Full sns.heatmap() Parameter Reference¶
sns.heatmap(
data, # 2D array or DataFrame
annot=True, # display values in cells
fmt=".2f", # number format: ".2f" decimal, ".0f" integer, "d" integer (no decimal)
cmap="coolwarm", # colormap name
center=0, # value to center colormap at
vmin=-1, vmax=1, # explicit colormap limits (prevents auto-scaling)
linewidths=0.5, # line thickness between cells
linecolor="white", # line color between cells
mask=mask, # boolean mask — True cells are not plotted
square=True, # force square cells
cbar=True, # show/hide the color bar
cbar_kws={"shrink": 0.8}, # colorbar size
xticklabels=True, # show x-axis labels
yticklabels=True, # show y-axis labels
ax=ax # target axes (always specify this)
)
Always Set vmin and vmax for Correlation Heatmaps
Without vmin=-1, vmax=1, seaborn scales the colormap to the actual range of your data. If your highest correlation is 0.6 and lowest is −0.3, the color at 0.6 will look like "maximum positive" even though it is not. Setting vmin=-1, vmax=1 keeps the color scale anchored to the true meaning of the data.
Annotation Formatting¶
Large numbers in heatmap cells are hard to read. Use fmt and optionally scale values before plotting.
# Scale revenue to millions before plotting
pivot_scaled = pivot_month / 1000 # now in thousands
fig, ax = plt.subplots(figsize=(14, 5))
sns.heatmap(
pivot_scaled,
annot=True,
fmt=".1f", # one decimal place
cmap="YlGnBu",
linewidths=0.4,
linecolor="white",
ax=ax
)
ax.set_title("Revenue by Category and Month (₹ thousands)", fontsize=13, pad=12)
plt.tight_layout()
plt.savefig("pivot_scaled.png", dpi=150, bbox_inches="tight") # or plt.show()
fmt values:
| fmt | Output |
|---|---|
".2f" |
0.73 |
".0f" |
73 |
"d" |
73 (integer only — will fail on float data) |
".1e" |
7.3e+01 (scientific notation) |
".1%" |
73.2% |
Practice Exercises¶
Warm-up: Using perf_df, compute the correlation matrix. Plot it as a full (unmasked) heatmap with cmap="RdBu", center=0, annot=True, and fmt=".2f".
Main: Plot the same correlation matrix with the upper triangle masked. Add square=True. Set vmin=-1, vmax=1. Give it a meaningful title. Save at 150 DPI.
Stretch: Using sales_df, create a pivot table of mean revenue by region (rows) and category (columns). Plot it as a heatmap using cmap="Blues". Annotate with formatted integers. Underneath the heatmap code, print the top 3 category-region combinations by revenue.
Interview Questions¶
Q: Why do you mask the upper triangle of a correlation heatmap?
Show answer
A correlation matrix is symmetric — the value at row i, column j is identical to the value at row j, column i. Displaying both triangles doubles the visual content without adding information. Masking the upper (or lower) triangle reduces clutter, removes duplication, and makes the matrix faster to read.
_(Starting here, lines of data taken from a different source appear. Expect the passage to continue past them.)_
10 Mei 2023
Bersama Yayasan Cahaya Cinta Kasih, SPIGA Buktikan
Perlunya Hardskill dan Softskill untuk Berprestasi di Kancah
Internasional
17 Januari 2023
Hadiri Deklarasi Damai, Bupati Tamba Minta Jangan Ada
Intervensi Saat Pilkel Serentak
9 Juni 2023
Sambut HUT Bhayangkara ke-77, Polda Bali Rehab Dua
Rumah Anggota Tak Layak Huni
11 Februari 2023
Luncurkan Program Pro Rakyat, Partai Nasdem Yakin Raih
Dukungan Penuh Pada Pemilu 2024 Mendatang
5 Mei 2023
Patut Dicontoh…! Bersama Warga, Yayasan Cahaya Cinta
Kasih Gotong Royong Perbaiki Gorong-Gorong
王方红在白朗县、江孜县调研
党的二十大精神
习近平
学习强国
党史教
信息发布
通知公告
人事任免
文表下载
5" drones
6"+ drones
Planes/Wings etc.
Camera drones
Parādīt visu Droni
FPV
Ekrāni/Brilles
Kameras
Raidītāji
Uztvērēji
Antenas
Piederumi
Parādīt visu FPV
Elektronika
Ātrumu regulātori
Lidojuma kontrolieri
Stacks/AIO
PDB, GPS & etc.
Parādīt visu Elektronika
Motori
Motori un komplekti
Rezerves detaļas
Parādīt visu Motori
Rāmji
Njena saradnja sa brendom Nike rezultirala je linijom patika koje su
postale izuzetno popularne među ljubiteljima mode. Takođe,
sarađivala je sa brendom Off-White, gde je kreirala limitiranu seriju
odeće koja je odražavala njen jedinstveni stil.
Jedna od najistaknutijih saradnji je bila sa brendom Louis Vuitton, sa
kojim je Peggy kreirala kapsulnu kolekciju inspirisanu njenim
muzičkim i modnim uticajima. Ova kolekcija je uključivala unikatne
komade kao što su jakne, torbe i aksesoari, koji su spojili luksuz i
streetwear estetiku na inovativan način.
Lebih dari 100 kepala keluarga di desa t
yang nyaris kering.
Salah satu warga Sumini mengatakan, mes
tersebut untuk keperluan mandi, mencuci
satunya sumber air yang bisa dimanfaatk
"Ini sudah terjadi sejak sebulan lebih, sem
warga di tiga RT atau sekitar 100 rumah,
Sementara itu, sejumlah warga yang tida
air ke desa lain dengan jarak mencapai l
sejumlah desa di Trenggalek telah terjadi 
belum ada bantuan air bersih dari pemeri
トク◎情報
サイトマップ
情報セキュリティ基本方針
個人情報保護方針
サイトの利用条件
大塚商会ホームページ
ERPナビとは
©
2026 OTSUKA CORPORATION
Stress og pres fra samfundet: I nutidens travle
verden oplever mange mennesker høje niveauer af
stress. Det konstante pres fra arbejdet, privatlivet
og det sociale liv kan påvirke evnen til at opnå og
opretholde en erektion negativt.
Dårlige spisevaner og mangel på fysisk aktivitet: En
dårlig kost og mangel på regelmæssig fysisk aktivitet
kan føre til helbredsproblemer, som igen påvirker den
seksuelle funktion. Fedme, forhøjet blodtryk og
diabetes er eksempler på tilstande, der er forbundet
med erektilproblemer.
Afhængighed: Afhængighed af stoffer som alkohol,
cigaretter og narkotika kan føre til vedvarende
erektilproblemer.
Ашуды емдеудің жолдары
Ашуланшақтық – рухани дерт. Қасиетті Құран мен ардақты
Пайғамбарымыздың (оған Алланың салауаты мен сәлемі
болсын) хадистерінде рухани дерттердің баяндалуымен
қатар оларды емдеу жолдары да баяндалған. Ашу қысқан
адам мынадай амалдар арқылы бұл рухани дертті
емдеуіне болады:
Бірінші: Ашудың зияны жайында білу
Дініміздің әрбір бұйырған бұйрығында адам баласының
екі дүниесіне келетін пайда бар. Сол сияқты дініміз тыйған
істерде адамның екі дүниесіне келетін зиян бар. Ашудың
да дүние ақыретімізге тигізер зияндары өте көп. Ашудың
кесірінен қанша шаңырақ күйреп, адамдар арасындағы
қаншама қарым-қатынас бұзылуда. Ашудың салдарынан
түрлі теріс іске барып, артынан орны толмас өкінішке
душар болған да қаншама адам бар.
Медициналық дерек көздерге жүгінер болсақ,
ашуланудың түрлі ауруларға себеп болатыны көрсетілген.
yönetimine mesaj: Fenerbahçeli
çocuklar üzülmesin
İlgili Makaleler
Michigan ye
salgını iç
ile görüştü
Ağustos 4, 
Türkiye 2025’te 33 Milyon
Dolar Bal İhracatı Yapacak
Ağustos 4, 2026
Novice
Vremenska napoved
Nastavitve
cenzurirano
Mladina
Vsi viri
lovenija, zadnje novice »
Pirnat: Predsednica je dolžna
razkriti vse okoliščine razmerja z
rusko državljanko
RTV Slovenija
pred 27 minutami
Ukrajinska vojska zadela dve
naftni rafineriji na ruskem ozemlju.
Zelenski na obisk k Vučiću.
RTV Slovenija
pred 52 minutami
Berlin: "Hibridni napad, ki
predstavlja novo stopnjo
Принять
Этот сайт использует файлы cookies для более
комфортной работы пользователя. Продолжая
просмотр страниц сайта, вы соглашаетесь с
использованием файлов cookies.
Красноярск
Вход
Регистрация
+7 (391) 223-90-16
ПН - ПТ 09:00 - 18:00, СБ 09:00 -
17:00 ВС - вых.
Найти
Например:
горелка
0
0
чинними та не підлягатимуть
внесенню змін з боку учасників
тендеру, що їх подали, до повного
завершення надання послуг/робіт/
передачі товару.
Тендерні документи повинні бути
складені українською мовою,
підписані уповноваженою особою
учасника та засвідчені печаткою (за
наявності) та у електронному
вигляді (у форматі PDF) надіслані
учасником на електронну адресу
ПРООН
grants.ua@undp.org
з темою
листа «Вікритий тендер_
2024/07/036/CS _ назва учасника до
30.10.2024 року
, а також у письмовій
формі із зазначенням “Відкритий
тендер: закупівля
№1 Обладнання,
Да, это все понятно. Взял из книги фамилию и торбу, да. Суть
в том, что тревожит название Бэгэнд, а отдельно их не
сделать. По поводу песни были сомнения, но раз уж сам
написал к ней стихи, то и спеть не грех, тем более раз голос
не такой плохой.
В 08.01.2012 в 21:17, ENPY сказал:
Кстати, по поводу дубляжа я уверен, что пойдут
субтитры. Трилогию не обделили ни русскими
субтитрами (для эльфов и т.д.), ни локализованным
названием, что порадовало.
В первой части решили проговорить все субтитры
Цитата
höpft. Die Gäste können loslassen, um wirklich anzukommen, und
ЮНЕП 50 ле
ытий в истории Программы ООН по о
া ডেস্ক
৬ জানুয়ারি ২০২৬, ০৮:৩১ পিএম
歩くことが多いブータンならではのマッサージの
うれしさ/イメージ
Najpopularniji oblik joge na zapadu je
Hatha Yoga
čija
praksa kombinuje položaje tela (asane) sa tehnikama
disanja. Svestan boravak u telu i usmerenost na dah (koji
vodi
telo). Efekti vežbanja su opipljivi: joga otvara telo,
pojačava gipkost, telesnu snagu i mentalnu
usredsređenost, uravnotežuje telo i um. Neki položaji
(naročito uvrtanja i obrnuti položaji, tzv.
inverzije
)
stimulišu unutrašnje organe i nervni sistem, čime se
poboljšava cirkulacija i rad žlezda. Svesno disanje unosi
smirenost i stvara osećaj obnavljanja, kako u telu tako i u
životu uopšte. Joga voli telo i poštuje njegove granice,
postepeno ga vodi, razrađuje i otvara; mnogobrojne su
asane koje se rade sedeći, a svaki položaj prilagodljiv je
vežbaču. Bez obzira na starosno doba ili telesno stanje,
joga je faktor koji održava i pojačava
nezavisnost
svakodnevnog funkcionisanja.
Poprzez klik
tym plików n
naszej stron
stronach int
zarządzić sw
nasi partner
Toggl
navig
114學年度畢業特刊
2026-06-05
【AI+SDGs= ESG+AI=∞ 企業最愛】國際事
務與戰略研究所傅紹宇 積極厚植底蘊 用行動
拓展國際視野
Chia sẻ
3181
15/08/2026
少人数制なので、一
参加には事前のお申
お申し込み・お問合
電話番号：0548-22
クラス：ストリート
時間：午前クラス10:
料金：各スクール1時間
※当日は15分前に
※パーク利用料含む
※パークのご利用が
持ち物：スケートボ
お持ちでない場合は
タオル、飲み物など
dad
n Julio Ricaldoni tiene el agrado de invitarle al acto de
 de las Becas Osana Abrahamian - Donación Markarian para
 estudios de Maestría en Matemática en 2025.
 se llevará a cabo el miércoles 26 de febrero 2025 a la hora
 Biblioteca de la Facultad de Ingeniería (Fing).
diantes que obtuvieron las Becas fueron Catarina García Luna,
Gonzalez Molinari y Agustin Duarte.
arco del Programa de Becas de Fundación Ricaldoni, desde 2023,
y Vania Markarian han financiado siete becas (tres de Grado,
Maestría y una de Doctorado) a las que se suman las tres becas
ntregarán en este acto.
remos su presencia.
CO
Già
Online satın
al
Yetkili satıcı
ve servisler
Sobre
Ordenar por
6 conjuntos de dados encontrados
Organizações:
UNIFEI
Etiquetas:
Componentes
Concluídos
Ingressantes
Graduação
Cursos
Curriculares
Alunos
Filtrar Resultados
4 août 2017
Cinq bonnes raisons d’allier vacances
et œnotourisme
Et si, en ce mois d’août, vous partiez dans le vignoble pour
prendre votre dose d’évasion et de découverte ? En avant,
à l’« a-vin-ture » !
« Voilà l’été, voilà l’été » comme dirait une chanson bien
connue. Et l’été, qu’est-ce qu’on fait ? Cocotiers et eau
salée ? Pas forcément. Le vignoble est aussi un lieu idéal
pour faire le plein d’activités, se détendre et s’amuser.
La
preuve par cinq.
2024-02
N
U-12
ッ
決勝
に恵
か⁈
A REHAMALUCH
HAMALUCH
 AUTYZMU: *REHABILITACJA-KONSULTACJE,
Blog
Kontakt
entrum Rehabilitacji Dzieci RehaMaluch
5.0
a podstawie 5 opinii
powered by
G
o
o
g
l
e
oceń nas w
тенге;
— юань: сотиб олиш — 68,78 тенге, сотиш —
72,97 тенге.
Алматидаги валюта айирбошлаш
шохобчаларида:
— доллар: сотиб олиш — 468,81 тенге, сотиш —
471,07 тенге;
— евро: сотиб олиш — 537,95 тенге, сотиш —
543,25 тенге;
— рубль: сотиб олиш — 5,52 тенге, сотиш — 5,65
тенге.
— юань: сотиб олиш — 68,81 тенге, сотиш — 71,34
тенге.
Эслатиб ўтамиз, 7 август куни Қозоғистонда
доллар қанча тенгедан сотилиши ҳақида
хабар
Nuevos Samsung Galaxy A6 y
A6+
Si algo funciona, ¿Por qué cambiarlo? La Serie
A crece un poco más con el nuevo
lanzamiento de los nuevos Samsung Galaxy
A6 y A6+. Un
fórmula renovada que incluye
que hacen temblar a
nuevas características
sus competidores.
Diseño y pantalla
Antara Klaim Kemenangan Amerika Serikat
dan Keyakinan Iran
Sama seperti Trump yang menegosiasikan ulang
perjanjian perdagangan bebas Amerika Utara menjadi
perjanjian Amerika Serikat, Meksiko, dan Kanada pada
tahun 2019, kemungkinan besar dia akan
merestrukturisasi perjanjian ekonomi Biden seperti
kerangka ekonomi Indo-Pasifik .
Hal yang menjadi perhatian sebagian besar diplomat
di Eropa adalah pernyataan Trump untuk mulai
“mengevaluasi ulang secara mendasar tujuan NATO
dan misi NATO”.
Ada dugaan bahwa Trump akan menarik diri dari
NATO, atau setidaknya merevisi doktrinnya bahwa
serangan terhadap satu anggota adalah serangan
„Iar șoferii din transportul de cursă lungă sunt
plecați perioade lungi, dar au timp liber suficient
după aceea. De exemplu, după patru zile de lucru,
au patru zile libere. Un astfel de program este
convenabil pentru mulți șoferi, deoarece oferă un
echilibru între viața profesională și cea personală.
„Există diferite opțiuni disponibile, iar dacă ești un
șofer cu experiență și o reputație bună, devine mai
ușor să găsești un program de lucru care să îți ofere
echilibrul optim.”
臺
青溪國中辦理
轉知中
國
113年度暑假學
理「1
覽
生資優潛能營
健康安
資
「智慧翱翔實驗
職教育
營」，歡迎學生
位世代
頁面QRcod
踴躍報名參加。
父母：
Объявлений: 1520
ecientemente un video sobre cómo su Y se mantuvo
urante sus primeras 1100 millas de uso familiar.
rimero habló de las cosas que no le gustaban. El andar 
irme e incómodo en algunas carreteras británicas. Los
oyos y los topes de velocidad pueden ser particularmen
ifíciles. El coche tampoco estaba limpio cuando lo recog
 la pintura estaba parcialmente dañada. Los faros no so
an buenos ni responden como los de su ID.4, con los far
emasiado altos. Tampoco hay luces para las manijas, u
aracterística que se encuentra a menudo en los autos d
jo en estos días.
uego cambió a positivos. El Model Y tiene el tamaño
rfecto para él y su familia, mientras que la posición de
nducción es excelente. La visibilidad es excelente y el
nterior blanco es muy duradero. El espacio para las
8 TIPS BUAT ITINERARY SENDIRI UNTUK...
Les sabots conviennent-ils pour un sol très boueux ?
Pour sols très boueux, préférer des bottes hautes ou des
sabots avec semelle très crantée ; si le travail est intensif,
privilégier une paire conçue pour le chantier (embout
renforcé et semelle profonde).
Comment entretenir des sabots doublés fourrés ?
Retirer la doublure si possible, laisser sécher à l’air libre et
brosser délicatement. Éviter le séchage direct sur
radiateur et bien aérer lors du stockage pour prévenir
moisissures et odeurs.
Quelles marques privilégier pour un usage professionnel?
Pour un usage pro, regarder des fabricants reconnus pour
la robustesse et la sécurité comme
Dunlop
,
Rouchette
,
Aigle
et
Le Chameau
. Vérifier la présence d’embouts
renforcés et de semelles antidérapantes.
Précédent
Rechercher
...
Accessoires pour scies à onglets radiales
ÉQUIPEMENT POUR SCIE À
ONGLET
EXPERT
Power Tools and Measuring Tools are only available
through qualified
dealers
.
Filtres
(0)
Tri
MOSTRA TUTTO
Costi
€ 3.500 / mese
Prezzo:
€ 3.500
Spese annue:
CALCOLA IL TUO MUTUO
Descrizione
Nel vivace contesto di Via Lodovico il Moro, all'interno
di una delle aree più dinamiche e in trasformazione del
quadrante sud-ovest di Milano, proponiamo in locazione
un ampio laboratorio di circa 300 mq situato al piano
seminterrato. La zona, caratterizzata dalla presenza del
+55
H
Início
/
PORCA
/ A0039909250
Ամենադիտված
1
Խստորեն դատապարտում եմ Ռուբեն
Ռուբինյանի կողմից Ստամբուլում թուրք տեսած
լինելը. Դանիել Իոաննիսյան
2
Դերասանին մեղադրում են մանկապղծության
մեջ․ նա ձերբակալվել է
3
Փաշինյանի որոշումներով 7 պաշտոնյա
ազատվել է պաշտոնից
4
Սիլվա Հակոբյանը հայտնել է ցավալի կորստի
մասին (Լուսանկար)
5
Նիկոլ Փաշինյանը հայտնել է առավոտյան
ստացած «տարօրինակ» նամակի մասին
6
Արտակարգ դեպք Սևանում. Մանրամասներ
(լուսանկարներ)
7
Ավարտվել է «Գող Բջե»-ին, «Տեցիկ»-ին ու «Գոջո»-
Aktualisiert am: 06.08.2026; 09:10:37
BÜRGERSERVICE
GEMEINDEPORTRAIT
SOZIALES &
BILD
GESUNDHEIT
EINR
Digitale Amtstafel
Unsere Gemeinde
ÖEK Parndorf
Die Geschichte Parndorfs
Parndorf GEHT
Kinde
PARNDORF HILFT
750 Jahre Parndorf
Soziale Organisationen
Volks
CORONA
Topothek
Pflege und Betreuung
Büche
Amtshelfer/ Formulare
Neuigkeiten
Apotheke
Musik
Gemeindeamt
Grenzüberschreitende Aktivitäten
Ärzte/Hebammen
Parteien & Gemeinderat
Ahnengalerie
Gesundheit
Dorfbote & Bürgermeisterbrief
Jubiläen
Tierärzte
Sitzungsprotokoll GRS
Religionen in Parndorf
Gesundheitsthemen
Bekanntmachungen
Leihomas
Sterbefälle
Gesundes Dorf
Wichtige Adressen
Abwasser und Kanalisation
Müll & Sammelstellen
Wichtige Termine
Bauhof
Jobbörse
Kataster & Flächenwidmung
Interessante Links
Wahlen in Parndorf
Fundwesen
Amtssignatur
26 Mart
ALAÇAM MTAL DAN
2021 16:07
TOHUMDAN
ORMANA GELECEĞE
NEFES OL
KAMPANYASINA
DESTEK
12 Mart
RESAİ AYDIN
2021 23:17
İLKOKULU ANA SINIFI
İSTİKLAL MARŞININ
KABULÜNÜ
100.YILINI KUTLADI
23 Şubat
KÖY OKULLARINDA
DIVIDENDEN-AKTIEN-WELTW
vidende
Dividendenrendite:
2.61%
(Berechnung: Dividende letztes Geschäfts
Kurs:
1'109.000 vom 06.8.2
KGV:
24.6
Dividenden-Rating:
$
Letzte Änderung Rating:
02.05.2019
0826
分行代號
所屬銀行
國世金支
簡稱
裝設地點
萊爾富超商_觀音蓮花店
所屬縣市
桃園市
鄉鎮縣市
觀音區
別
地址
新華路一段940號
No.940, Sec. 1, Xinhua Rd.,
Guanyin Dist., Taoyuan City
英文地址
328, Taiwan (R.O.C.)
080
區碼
Use np.triu(np.ones_like(corr, dtype=bool)) to create the mask.
Q: When should you use a diverging colormap vs. a sequential colormap?
Show answer
Use a diverging colormap ("coolwarm", "RdBu") when the data has a meaningful midpoint and values go in two directions from it — correlation (centered at 0) is the classic example. Use a sequential colormap ("Blues", "YlGnBu") when values go from low to high with no meaningful center — sales totals, counts, frequencies. Using sequential for correlation makes negative correlations look identical to small positive ones, which is misleading.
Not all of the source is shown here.